Each of Andy Moses’ (b. 1962) paintings can be seen as a scientific inquiry into the physical properties of paint as it is manipulated through chemical reactions, viscosity interference, and gravity dispersion. This meeting of the technical and the natural results in a painting that mimics nature and its forces. Moses’ signature style consists of pearlescent pigments applied onto concave or convex canvas before being placed onto geometrically shaped wood panels. The works consider the relationship between space, shape, and light. The painting process is dependent on a back-and-forth series of reactions between the paint and Moses. He begins with a choice of colors that come from nature. Once a loose plan is formulated, the paint determines how Moses proceeds. Each work has a unique commencement and completion point. Moses walks around the canvas and pours paints from each side, attempting to fabricate the sensation that they are all moving toward the center of the composition. However, the paint does not always behave according to plan so Moses must constantly act and react to how the paint moves, the paint then shifts, reacting to this action, Moses reacts once again, and the process is repeated until a sense of completion is achieved. Moses draws inspiration from a variety of sources including J.M.W. Turner, and Mark Rothko, as well as California and the dizzying, infinite, shifting space seen where the water meets the horizon. His intention is not to literally translate that view but to create an image that acts upon the audience as that view has acted upon him. The beginnings of Moses’ signature style were pearlescent white paintings that merely hinted at the horizon. He then began to shape the canvasses into convex and concave forms to increase the hypnotic sensation he was searching for. Those first shaped paintings, completed in 2003, have inspired all the works he has created since.  
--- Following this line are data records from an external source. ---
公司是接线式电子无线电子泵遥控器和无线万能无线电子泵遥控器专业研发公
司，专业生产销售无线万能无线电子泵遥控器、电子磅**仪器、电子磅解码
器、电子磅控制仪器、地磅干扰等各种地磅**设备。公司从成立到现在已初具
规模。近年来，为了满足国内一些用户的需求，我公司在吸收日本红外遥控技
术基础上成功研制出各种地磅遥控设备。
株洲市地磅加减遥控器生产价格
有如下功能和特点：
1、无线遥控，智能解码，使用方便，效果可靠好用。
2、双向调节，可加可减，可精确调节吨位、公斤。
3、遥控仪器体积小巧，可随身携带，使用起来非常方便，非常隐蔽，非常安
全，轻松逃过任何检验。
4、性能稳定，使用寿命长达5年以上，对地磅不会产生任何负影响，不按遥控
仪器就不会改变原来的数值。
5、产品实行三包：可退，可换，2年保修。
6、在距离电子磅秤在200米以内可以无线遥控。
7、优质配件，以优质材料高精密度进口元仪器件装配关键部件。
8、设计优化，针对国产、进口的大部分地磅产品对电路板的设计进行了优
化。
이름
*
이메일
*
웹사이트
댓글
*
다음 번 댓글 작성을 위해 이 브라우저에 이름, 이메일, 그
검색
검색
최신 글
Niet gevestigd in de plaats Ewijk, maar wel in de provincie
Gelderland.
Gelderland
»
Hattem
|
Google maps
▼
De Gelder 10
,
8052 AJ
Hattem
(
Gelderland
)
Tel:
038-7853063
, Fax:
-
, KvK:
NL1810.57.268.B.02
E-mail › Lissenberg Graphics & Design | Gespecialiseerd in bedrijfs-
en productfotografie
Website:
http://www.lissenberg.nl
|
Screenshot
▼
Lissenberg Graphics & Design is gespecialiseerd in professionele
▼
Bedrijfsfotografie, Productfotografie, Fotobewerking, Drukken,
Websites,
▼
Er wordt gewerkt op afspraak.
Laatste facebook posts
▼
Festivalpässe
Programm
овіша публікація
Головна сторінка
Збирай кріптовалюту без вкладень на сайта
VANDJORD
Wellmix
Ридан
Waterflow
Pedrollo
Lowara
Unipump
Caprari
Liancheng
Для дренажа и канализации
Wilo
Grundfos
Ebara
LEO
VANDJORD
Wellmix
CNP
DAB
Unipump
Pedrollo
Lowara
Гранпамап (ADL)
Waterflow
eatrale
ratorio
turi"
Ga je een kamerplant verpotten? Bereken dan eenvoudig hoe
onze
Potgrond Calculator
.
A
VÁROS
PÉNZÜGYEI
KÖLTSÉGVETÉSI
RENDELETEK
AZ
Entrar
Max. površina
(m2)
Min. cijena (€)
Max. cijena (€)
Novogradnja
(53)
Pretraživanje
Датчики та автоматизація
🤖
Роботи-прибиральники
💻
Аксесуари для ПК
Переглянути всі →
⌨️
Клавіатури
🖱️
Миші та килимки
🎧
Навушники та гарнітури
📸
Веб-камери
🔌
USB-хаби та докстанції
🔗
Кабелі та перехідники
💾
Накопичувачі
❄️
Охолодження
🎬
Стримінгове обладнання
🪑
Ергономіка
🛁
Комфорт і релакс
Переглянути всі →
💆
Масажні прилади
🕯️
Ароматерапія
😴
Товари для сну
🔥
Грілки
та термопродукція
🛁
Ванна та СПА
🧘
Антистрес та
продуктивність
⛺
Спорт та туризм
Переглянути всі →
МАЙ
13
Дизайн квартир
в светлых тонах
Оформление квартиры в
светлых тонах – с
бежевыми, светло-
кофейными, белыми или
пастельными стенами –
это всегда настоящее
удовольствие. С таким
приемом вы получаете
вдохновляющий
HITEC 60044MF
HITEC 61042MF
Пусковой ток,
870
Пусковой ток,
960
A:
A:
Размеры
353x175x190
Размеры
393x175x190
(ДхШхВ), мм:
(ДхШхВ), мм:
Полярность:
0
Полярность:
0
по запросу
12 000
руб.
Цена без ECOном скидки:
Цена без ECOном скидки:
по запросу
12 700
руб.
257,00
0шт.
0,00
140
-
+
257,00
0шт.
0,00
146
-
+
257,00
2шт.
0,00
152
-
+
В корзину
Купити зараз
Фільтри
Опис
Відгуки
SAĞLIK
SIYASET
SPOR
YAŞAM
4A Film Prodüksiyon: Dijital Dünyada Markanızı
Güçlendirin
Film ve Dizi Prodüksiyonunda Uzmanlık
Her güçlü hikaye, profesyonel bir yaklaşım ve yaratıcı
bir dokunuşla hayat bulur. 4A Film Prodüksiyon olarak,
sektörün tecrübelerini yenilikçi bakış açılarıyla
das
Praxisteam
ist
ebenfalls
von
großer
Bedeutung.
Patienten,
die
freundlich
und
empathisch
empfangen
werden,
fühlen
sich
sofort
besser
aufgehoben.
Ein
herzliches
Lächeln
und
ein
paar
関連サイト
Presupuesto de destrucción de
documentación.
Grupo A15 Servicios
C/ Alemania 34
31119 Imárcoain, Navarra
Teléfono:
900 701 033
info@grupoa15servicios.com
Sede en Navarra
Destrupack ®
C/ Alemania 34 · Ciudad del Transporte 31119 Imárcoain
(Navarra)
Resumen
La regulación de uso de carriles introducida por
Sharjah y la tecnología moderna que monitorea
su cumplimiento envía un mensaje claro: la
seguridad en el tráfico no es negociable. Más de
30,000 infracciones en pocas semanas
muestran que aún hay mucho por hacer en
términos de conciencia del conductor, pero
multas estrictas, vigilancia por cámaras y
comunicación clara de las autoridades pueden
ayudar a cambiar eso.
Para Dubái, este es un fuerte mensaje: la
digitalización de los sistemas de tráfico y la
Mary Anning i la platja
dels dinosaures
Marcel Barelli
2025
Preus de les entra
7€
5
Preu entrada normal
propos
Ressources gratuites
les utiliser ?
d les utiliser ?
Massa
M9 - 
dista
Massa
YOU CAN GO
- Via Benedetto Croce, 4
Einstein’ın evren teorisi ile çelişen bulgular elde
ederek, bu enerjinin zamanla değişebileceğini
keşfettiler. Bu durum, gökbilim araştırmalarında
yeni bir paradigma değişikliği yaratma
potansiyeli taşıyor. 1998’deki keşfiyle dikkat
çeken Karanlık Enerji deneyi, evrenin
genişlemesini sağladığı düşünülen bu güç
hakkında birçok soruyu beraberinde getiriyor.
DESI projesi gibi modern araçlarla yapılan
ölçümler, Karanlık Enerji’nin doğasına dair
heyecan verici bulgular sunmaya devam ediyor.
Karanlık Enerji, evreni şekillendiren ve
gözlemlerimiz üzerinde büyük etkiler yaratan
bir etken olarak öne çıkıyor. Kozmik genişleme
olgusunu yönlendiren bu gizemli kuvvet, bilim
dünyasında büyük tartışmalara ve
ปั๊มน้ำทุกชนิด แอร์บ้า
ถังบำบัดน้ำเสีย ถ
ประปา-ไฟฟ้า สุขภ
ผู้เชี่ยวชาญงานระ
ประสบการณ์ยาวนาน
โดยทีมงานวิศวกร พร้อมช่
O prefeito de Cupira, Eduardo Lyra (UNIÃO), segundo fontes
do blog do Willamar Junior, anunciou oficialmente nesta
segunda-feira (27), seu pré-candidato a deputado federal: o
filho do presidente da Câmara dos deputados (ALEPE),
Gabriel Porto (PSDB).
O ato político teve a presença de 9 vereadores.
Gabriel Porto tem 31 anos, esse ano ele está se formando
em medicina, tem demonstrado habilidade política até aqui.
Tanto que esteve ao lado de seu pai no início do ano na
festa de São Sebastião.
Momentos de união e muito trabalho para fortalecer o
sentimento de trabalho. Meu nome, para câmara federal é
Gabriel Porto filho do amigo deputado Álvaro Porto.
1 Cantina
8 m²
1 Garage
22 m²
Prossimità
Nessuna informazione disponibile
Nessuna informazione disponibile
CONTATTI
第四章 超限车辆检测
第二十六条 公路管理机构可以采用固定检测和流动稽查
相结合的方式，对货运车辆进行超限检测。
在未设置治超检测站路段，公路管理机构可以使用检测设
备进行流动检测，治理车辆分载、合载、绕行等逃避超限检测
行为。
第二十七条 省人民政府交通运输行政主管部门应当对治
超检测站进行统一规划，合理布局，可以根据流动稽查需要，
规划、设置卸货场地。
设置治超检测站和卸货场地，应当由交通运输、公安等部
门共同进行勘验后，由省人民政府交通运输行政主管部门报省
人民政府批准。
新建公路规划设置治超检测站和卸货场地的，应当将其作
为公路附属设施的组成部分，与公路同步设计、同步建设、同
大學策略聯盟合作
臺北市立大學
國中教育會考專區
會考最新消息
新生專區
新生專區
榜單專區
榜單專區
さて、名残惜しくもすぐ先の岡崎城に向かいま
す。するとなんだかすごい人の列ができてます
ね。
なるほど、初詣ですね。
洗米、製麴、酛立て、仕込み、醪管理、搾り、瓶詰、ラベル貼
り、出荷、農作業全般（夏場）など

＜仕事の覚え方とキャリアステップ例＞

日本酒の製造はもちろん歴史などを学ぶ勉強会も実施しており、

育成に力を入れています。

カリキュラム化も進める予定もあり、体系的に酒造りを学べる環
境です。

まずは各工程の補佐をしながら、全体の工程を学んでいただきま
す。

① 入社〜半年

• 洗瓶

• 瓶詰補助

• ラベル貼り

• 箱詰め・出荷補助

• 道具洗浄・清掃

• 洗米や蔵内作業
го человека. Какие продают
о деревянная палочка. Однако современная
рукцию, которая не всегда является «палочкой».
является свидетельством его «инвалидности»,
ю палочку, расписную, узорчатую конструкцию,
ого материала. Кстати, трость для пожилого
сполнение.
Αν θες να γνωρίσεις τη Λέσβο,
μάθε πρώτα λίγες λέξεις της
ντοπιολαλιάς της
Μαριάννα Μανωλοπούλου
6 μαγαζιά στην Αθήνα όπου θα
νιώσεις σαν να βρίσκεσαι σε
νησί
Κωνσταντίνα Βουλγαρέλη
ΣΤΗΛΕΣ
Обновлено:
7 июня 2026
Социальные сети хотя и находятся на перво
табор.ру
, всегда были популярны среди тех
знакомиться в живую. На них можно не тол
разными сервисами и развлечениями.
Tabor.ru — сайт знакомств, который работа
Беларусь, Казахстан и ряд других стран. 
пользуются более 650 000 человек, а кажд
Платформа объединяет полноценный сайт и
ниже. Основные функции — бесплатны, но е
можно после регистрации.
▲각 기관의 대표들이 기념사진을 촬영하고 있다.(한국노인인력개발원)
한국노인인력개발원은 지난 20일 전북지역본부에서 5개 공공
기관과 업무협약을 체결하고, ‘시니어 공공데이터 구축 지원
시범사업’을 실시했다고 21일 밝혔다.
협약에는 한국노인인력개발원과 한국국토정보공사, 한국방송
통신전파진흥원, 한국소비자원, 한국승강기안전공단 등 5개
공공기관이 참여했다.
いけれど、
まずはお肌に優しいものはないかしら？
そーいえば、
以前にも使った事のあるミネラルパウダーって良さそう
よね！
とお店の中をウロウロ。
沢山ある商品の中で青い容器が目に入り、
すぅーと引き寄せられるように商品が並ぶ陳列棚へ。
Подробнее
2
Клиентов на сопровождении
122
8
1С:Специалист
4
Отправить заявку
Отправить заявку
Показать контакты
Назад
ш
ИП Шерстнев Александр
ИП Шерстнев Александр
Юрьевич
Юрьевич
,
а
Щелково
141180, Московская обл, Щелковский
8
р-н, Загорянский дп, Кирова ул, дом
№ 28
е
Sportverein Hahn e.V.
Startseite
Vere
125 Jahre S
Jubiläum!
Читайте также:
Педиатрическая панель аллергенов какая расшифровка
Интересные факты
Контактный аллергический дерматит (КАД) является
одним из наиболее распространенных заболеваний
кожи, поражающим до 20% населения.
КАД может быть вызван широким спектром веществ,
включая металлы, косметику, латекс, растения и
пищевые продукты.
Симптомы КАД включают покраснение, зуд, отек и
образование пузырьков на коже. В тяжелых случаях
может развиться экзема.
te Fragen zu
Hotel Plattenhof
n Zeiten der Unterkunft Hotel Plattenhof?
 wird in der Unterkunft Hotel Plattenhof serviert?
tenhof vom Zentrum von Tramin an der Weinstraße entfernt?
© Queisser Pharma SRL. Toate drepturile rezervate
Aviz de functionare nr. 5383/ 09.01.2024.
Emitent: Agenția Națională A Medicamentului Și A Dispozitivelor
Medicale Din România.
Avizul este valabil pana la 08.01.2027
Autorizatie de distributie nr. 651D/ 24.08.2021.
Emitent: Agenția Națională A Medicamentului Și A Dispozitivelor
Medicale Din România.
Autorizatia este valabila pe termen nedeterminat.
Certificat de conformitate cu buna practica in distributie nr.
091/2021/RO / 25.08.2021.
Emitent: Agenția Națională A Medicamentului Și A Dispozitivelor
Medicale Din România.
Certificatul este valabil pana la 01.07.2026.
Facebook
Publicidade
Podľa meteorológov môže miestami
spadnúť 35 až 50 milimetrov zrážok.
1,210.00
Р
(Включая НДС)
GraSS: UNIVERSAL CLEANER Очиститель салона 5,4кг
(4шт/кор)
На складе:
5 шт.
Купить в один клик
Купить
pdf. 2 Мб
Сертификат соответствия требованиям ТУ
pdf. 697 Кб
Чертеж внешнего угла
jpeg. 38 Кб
Andy Moses was born in Los Angeles, California. He attended the California Institute of the Arts where he studied performance and film before beginning to paint in his third year. Postgrad, Moses moved to New York where he worked for the artist Pat Steir. He later moved to his studio where he developed an approach to process painting that was equal parts abstract and representational. Moses’ works have been exhibited extensively in New York, Los Angeles, and abroad. They can also be found in numerous important public and private collections. Andy Moses currently lives and works in Venice, California.